Les chercheurs de deCODE Genetics ont récemment découvert des variations génétiques rares qui augmentent le risque de maladie de Parkinson, selon l'annonce de la société. Cette découverte pourrait faire naître l'espoir de pouvoir développer de nouveaux médicaments contre cette maladie.

Il est indiqué que la variation génétique réduit l'activité de l'ITSN1, ce qui, selon les scientifiques, a un effet sur la pathogenèse de la maladie.

Un article sur l'étude a été publié dans la revue NPJ Parkinson's Disease, mais l'étude a utilisé des données de séquençage complet provenant d'analyses génétiques islandaises, de UK Biobank en Grande-Bretagne et d'Accelerating Medicines Partnership Parkinson's disease aux États-Unis.

L’année dernière, on estimait que les personnes souffrant de la maladie de Parkinson…

L'année dernière, on estimait que plus de 10 millions de personnes dans le monde souffraient de la maladie de Parkinson. La plupart des personnes atteintes de cette maladie contractent la maladie après 60 ans, mais une personne sur dix en est atteinte avant 50 ans.

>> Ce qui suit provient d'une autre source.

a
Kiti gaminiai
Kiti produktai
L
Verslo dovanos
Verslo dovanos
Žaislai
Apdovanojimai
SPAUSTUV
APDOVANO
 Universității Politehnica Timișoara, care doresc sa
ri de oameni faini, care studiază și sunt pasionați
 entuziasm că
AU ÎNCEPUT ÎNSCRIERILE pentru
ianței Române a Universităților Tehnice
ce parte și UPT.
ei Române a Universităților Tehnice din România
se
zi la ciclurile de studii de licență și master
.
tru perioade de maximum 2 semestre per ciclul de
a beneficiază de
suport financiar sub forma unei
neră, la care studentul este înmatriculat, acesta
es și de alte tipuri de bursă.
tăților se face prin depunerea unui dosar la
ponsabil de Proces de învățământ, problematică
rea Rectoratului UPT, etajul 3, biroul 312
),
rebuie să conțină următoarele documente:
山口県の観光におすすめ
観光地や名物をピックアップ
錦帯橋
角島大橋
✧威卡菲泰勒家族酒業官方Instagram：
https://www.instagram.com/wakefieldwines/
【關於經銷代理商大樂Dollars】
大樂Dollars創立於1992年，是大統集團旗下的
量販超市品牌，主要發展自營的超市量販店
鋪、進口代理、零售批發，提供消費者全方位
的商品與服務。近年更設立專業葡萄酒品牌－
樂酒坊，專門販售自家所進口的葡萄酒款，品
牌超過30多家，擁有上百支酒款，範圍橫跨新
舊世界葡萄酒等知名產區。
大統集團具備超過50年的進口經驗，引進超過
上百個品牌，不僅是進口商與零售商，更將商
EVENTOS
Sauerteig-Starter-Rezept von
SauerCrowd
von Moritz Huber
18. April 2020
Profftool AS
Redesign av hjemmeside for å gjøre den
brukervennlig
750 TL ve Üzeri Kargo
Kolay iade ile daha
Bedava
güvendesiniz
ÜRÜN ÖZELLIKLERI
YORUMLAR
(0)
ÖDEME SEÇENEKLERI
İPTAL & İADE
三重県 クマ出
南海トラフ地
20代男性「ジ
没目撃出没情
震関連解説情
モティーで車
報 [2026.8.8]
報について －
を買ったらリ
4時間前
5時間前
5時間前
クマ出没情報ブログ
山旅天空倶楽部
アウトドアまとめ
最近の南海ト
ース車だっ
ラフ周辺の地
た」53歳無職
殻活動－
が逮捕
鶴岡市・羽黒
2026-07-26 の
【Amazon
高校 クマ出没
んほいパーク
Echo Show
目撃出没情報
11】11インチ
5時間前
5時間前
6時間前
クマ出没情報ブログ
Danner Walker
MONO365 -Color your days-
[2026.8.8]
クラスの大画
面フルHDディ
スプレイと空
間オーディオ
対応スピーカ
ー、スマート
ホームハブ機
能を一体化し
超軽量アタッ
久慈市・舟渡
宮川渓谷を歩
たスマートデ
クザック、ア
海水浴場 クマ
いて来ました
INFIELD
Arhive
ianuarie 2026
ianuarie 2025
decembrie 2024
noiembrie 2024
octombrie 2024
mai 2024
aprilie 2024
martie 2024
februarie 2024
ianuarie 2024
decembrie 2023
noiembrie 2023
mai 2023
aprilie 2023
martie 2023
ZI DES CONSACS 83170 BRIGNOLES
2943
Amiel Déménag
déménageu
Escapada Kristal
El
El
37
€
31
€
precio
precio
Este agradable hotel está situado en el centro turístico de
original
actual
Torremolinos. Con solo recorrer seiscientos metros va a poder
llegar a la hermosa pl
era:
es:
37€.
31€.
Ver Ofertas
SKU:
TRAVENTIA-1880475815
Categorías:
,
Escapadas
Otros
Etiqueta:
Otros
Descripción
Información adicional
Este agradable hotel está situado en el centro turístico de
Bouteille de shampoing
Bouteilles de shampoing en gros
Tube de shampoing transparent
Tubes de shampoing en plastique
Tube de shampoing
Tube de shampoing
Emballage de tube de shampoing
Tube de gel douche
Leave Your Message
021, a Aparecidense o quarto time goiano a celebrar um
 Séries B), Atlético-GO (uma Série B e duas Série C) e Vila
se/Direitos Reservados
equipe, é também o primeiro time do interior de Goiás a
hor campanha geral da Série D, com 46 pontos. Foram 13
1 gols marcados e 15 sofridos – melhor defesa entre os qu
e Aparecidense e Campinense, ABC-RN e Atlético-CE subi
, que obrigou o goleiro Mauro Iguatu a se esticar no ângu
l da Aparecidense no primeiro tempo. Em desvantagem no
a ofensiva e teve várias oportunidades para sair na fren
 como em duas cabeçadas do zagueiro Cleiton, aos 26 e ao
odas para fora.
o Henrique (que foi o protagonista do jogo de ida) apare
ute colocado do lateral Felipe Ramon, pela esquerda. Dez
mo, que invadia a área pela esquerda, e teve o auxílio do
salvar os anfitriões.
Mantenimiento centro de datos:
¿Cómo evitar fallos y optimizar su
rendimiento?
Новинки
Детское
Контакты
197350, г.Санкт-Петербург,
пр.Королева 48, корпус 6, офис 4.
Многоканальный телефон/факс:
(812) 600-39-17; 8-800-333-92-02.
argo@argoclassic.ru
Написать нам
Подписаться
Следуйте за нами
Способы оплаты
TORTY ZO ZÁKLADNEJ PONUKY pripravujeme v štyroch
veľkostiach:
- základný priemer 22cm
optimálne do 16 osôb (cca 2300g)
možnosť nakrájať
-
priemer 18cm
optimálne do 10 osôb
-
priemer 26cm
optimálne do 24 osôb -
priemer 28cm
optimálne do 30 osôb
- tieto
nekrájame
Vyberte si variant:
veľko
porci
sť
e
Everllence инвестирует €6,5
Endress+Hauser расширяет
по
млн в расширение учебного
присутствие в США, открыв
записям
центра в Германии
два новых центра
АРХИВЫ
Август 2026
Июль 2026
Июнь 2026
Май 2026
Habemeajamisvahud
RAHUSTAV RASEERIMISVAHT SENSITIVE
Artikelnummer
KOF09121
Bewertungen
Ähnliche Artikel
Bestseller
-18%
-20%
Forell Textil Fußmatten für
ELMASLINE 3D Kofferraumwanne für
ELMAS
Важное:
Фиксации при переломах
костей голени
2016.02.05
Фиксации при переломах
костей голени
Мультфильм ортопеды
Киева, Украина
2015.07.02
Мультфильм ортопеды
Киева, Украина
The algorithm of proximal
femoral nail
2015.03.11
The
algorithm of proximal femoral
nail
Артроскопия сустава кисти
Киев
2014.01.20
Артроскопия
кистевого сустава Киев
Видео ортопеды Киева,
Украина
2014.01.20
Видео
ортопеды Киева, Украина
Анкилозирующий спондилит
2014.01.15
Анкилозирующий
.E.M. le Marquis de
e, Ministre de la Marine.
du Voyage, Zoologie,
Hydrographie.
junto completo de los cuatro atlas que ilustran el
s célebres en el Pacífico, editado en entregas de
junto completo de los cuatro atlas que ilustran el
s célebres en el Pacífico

De nouveaux médicaments possibles

Dans l'annonce de deCODE Genetics, il est écrit :

« Le rôle de l'ITSN1, l'Intersectine-1, est d'activer la CDC42, une petite GTPase Rho impliquée dans la croissance et le maintien des neurones dopaminergiques et la régulation de l'exocytose synaptique de l'α-synucléine, une protéine qui s'accumule anormalement chez les personnes atteintes de la maladie de Parkinson. »

Les chercheurs pensent que la perte de fonction de l'ITSN1 affecte la pathogenèse de la maladie en n'activant pas le CDC42 et ses voies de signalisation, ce qui entraîne la dégradation des neurones dopaminergiques et l'accumulation anormale d'α-synucléine, et/ou la perturbation du transport vésiculaire dépendant de la clathrine ainsi que de l'importation et de l'exocytose au niveau de la synapse.

Cela suggère qu'en ciblant CDC42 ou son régulateur, ITSN1, il serait possible de développer de nouveaux médicaments pour la maladie.